OK what do I know about normal distributions? Normal distribution goes as exp ( -((mean-x)/(2sigma))^2 ). So at what x is exp( -(x/2sigma)^2 ) = 1e-9? (x / 2sigma) ^ 2 = -ln ( 1e-9). How to estimate natural log of a billionth? e = 2.7 is close enough for government work to the sqrt(10). So ln(z) = 2log_10(z). Then -ln(1e-9) = −2log_10(1e-9) = 29 = 18. So (x/2sigma)^2 = 18, sqrt(18) = 4 so
So I got 1 in a billion is 4 sigma. I didn’t trust that so I looked that up, Maybe I should have trusted it, in fact 1 in a billion is (slightly more than ) 6 sigma.
mean of 75 yo, x=115 yo, x-mean = 40 years. 6 sigma is 40 years. 1 sigma=6 years.
So do I have ANYTHING yet? I am looking for dx where exp(-((x+dx)/(2sigma))^2) - exp( -(x/2sigma)^2)
So, this isn’t quite appropriate for Fermi calculations, because the math involved is a bit intense to do in your head. But here’s how you’d actually do it:
Age-related mortality follows a Gompertz curve, which has much, much shorter tails than a normal distribution.
I’d start with order statistics. If you have a population of 5 billion people, then the expected percentile of the top person is 1-(1/10e9), and the expected percentile of the second best person is 1-(3/10e9). (Why is it a 3, instead of a 2? Because each of these expectations is in the middle of a range that’s 1/5e9, or 2/10e9, wide.)
So, the expected age* of death for the oldest person is 114.46, using the numbers from that post (and committing the sin of reporting several more significant figures), and the expected age of death for the second oldest person is 113.97. That suggests a gap of about six months between the oldest and second oldest.
* I should be clear that this is the age corresponding to the expected percentile, not the expected age, which is a more involved calculation. They should be pretty close, especially given our huge population size.
But terminal age and current age are different- it could actually be that the person with the higher terminal age is currently younger! So we would need to look at permutations and a bunch of other stuff. Let’s ignore this and assume they’ll die on the same day.
So what does it look like in reality?
The longest lived well-recorded human was 122, but note that she died less than 20 years ago. The total population whose births were well-recorded is significantly smaller than the current population, and the numbers are even more pessimistic than the 3 billion figure you get at; instead of looking at people alive in the 1870s, we need to look at the number born in the 1870s. Our model estimates she’s a 1 in 2*10^22 occurrence, which suggests our model isn’t tuned correctly. (If we replace the 10 with a 10.84, a relatively small change, her age is now the expectation for the oldest terminal age in 5 billion- but, again, she’s not out of a sample of 5 billion.)
The real gaps are here; about a year, another year, then months. (A decrease in gap size is to be expected, but it’s clear that our model is a bit off, which isn’t surprising, given that all of the coefficients were reported at 1 significant figure.)

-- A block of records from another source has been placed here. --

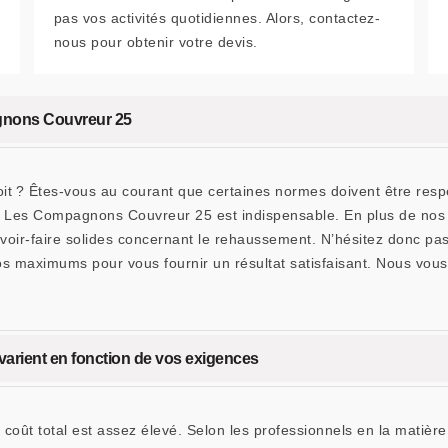
pas vos activités quotidiennes. Alors, contactez-
nous pour obtenir votre devis.
gnons Couvreur 25
t ? Êtes-vous au courant que certaines normes doivent être respec
me Les Compagnons Couvreur 25 est indispensable. En plus de nos q
oir-faire solides concernant le rehaussement. N’hésitez donc pas 
maximums pour vous fournir un résultat satisfaisant. Nous vous ga
 varient en fonction de vos exigences
coût total est assez élevé. Selon les professionnels en la matière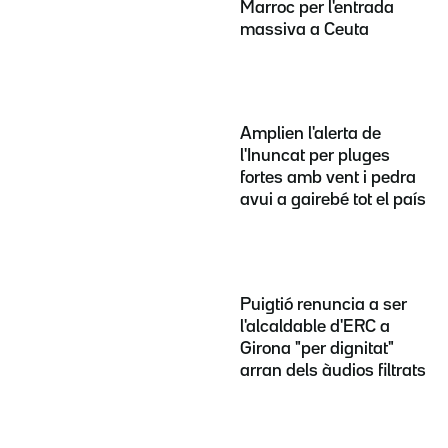
Marroc per l'entrada
massiva a Ceuta
Amplien l'alerta de
l'Inuncat per pluges
fortes amb vent i pedra
avui a gairebé tot el país
Puigtió renuncia a ser
l'alcaldable d'ERC a
Girona "per dignitat"
arran dels àudios filtrats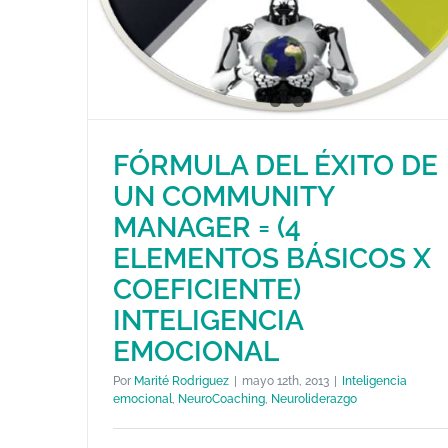
FÓRMULA DEL ÉXITO DE
FÓRMULA DEL ÉXITO DE UN
UN COMMUNITY
COMMUNITY MANAGER = (4
ELEMENTOS BÁSICOS X
MANAGER = (4
COEFICIENTE) INTELIGENCIA
ELEMENTOS BÁSICOS X
EMOCIONAL
COEFICIENTE)
Inteligencia emocional
NeuroCoaching
Neuroliderazgo
INTELIGENCIA
EMOCIONAL
Por
Marité Rodriguez
|
mayo 12th, 2013
|
Inteligencia
emocional
,
NeuroCoaching
,
Neuroliderazgo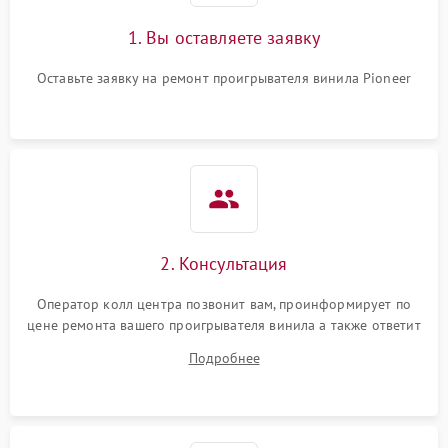
1. Вы оставляете заявку
Оставьте заявку на ремонт проигрывателя винила Pioneer
2. Консультация
Оператор колл центра позвонит вам, проинформирует по
цене ремонта вашего проигрывателя винила а также ответит
на все ваши вопросы.
Подробнее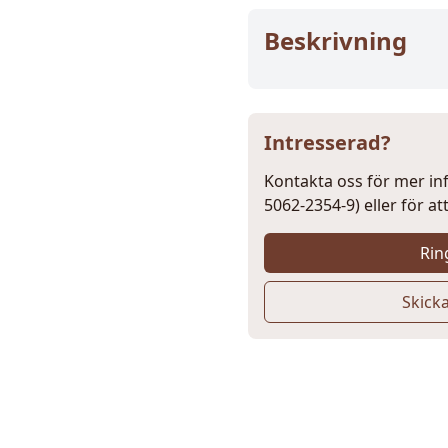
Beskrivning
Intresserad?
Kontakta oss för mer i
5062-2354-9) eller för at
Rin
Skick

Upvoted (among other things) for a way of determining the distribution of order statistics from an arbitrary distribution knowing those of a uniform distribution which sounds obvious in retrospect but to be honest I would never have come up with on my own.
Assuming dx << x, this is approximated by a differential, (-xdx/sigma^2) * exp( -(x/2sigma)^2, or the relative drop of dx/sigma^2. You want it to be 1⁄2 (lost one person out of two), your x = 4 sigma, so dx=1/8 sigma, which is under a year. Of course, it’s rather optimistic to apply the normal distribution to this problem, to begin with.